*PROBLEM DETAILS*.
Find the word "WLAN" below. Copy each line that has it.
[[ RECORD EXTRACTS, beginning ]]
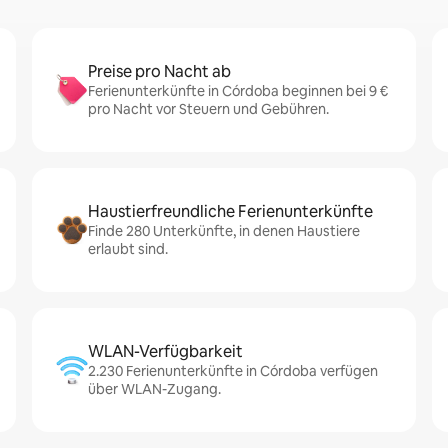
Preise pro Nacht ab
Ferienunterkünfte in Córdoba beginnen bei 9 €
pro Nacht vor Steuern und Gebühren.
Haustierfreundliche Ferienunterkünfte
Finde 280 Unterkünfte, in denen Haustiere
erlaubt sind.
WLAN-Verfügbarkeit
2.230 Ferienunterkünfte in Córdoba verfügen
über WLAN-Zugang.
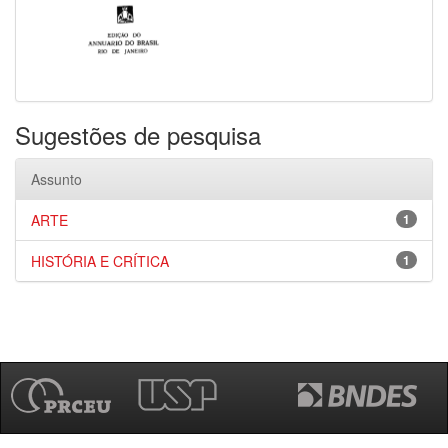
Sugestões de pesquisa
Assunto
ARTE
1
HISTÓRIA E CRÍTICA
1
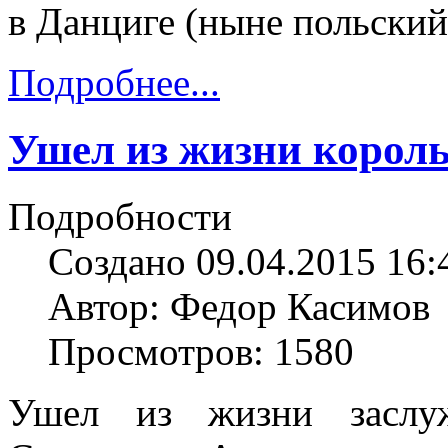
в Данциге (ныне польский
Подробнее...
Ушел из жизни король
Подробности
Создано 09.04.2015 16:
Автор: Федор Касимов
Просмотров: 1580
Ушел из жизни заслу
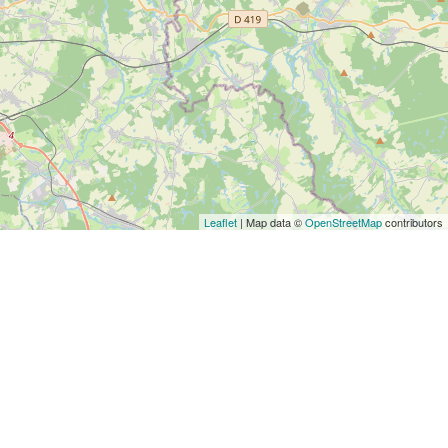
Leaflet
| Map data ©
OpenStreetMap
contributors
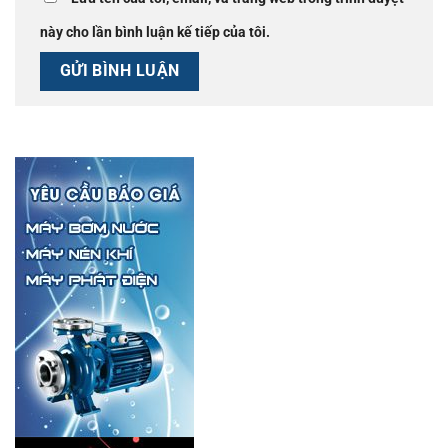
này cho lần bình luận kế tiếp của tôi.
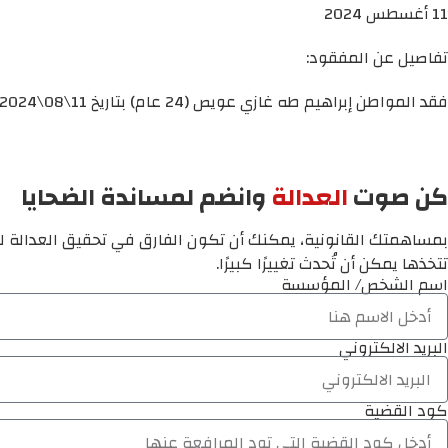
11 أغسطس 2024
تفاصيل عن المفقود:
فقد المواطن إبراهيم طه غازي عويص (24 عام) بتاريخ 11\08\2024 في محافظة خانيونس جنوب قطاع غزة.
كن صوت
العدالة
وانضم لمساندة الضحايا
بمساهمتك القانونية، يمكنك أن تكون الفارق في تحقيق العدالة لم
تتخذها يمكن أن تُحدث تغييرًا كبيرًا.
اسم الشخص/ المؤسسة
البريد الالكتروني
كود القضية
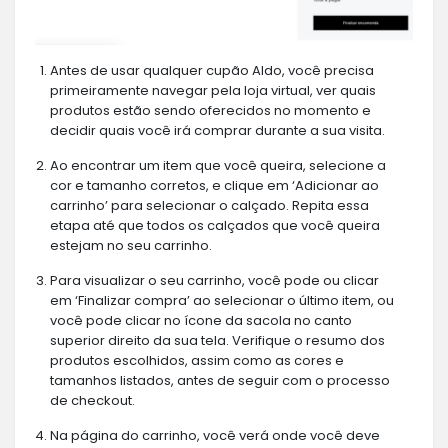
Antes de usar qualquer cupão Aldo, você precisa
primeiramente navegar pela loja virtual, ver quais
produtos estão sendo oferecidos no momento e
decidir quais você irá comprar durante a sua visita.
Ao encontrar um item que você queira, selecione a
cor e tamanho corretos, e clique em ‘Adicionar ao
carrinho’ para selecionar o calçado. Repita essa
etapa até que todos os calçados que você queira
estejam no seu carrinho.
Para visualizar o seu carrinho, você pode ou clicar
em ‘Finalizar compra’ ao selecionar o último item, ou
você pode clicar no ícone da sacola no canto
superior direito da sua tela. Verifique o resumo dos
produtos escolhidos, assim como as cores e
tamanhos listados, antes de seguir com o processo
de checkout.
Na página do carrinho, você verá onde você deve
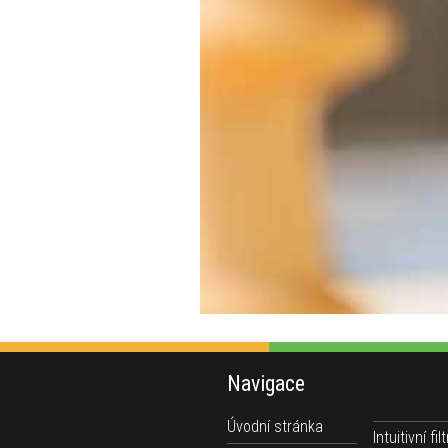
Navigace
Úvodní stránka
Intuitivní filt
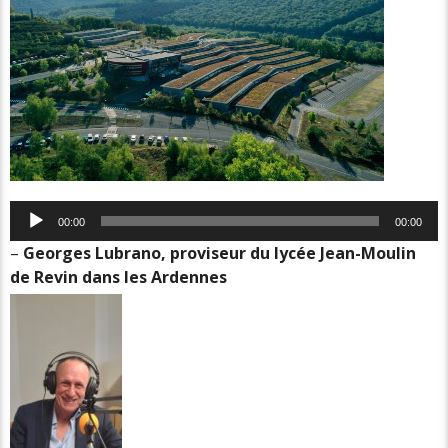
Lecteur
00:00
00:00
audio
–
Georges Lubrano, proviseur du lycée Jean-Moulin
de Revin dans les Ardennes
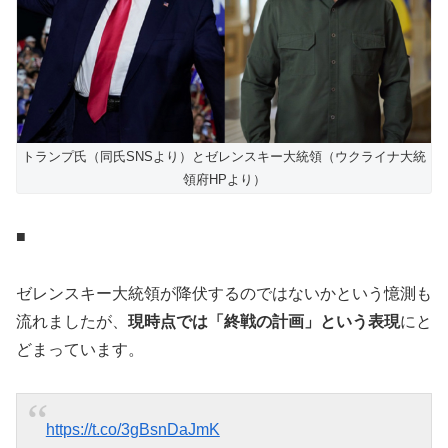
トランプ氏（同氏SNSより）とゼレンスキー大統領（ウクライナ大統
領府HPより）
■
ゼレンスキー大統領が降伏するのではないかという憶測も
流れましたが、
現時点では「終戦の計画」という表現
にと
どまっています。
https://t.co/3gBsnDaJmK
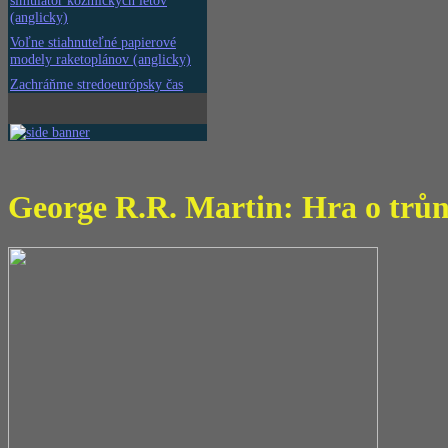
simulátor kozmických letov
(anglicky)
Voľne stiahnuteľné papierové
modely raketoplánov (anglicky)
Zachráňme stredoeurópsky čas
George R.R. Martin: Hra o trůn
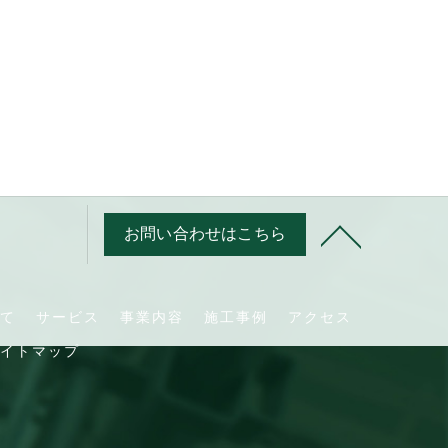
お問い合わせはこちら
て
サービス
事業内容
施工事例
アクセス
イトマップ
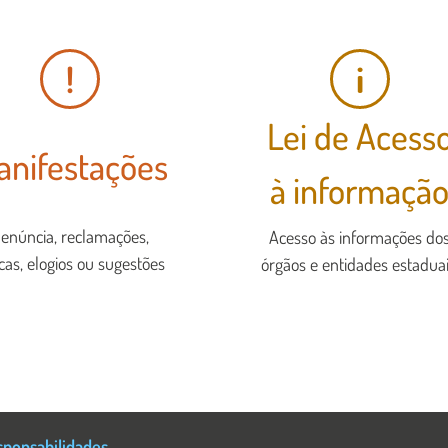
!
i
Lei de Acess
anifestações
à informaçã
enúncia, reclamações,
Acesso às informações do
icas, elogios ou sugestões
órgãos e entidades estaduai
sponsabilidades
[[ RECORD EXTRACTS, end ]]
*RESULT OF THIS TASK*.
WLAN-Verfügbarkeit
über WLAN-Zugang.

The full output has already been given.